Seasonal Affective Disorder (SAD): Beyond Winter Blues

by | Feb 8, 2024 | Mental Health | 0 comments

When we think of seasonal depression, often called Seasonal Affective Disorder (SAD), the image that typically comes to mind is someone struggling through the short, dark days of winter. While it’s true that SAD is most commonly associated with the winter months, it’s a misconception that seasonal depression only occurs during this time. Surprisingly to some, seasonal depression can also manifest in the summer, affecting individuals in unique ways distinct from its winter counterpart.

Understanding Seasonal Affective Disorder

Seasonal Affective Disorder (SAD) is a type of depression that’s related to changes in seasons. For most people with SAD, symptoms start in the fall and continue into the winter months, sapping energy and making them feel moody. However, a lesser-known form of SAD occurs during the summer months. This condition, sometimes referred to as summer-onset depression or summer SAD, is equally challenging and valid.

Winter vs. Summer Seasonal Depression

Winter SAD is characterized by oversleeping, appetite changes (especially a craving for foods high in carbohydrates), weight gain, and a lack of energy. These symptoms can be attributed to the reduced level of sunlight in fall and winter, which is thought to affect the body’s internal clock (circadian rhythm), leading to feelings of depression.

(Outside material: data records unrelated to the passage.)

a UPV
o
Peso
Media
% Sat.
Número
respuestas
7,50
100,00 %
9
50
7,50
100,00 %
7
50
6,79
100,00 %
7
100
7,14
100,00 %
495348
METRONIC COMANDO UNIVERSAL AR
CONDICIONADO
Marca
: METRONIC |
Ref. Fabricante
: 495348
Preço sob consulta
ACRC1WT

Summer SAD, on the other hand, presents differently. Symptoms can include trouble sleeping (insomnia), poor appetite leading to weight loss, agitation or anxiety, and episodes of violent behavior. The exact cause of summer SAD isn’t well-understood, but theories include too much sunlight, increased heat and humidity, and changes in routine during the summer months.

Debunking the Myth

The notion that seasonal depression only occurs in winter is a myth that needs debunking. Recognizing that SAD can also strike in the warmer months is crucial for those who experience a shift in their mood, energy levels, and overall well-being during the summer. This awareness ensures that individuals can seek the appropriate support and treatment, regardless of the season.

Treatment and Coping Strategies

Treatment for SAD, whether it occurs in winter or summer, may include light therapy (phototherapy), psychotherapy, and medications. For summer SAD, spending time in air-conditioned environments, maintaining a regular schedule, and practicing stress management techniques such as mindfulness or meditation can also help alleviate symptoms.

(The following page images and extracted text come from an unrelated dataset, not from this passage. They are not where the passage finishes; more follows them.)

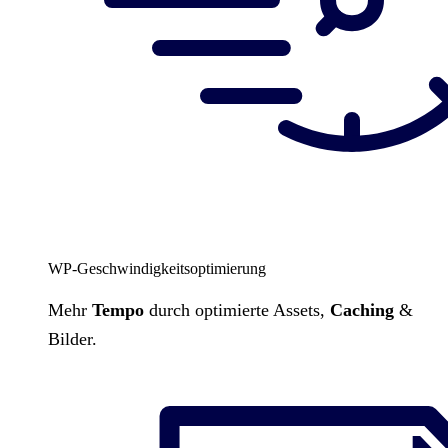
WP-Geschwindigkeitsoptimierung
Mehr
Tempo
durch optimierte Assets,
Caching
&
Bilder.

Additionally, staying connected with friends and family, engaging in regular physical activity, and seeking professional help when symptoms are severe are essential strategies for managing seasonal depression, irrespective of the season.

Seasonal Affective Disorder is a complex condition that can affect individuals in both the winter and summer months. Understanding that SAD is not limited to the cold, dark days of winter is essential for recognizing and addressing the symptoms of this form of depression year-round. If you suspect you or someone you know may be experiencing SAD, regardless of the season, it’s important to reach out for professional help. With the right support and treatment, it’s possible to manage the symptoms of seasonal depression and enjoy every season to its fullest.